Assignment → Only lines holding "days" are needed; copy each of them from the data below.

Working data →
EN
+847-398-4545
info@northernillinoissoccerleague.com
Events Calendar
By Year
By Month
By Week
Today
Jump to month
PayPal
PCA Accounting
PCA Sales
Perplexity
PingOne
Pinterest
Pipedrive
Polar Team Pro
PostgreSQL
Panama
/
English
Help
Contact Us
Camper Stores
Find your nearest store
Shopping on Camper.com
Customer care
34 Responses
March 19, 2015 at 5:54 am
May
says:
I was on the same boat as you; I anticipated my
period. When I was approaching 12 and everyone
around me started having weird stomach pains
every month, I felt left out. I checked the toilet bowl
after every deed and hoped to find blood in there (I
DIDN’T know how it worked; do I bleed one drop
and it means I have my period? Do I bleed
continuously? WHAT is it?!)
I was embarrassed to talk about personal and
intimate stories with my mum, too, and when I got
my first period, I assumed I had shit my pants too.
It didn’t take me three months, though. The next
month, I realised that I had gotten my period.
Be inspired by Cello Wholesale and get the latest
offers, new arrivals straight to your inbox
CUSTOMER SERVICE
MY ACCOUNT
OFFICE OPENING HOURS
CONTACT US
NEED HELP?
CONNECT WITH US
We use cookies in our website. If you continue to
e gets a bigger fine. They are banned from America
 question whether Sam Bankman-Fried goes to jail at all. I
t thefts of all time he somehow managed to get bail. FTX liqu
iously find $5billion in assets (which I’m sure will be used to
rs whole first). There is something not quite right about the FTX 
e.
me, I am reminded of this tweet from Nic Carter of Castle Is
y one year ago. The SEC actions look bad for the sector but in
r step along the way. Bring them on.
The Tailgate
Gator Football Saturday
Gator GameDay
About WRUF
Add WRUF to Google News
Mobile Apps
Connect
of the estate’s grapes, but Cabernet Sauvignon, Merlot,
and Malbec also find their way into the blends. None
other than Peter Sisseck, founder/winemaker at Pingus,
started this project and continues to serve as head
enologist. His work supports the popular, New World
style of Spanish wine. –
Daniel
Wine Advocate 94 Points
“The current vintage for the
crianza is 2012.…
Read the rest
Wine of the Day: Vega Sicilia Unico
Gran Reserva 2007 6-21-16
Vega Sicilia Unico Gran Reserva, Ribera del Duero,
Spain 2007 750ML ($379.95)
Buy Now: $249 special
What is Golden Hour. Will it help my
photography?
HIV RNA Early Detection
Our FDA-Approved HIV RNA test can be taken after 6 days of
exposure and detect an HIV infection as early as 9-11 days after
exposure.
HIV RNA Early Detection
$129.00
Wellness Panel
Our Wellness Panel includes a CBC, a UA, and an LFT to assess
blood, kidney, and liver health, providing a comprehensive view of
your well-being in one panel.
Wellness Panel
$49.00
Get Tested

Output of the exercise →
Our FDA-Approved HIV RNA test can be taken after 6 days of
exposure and detect an HIV infection as early as 9-11 days after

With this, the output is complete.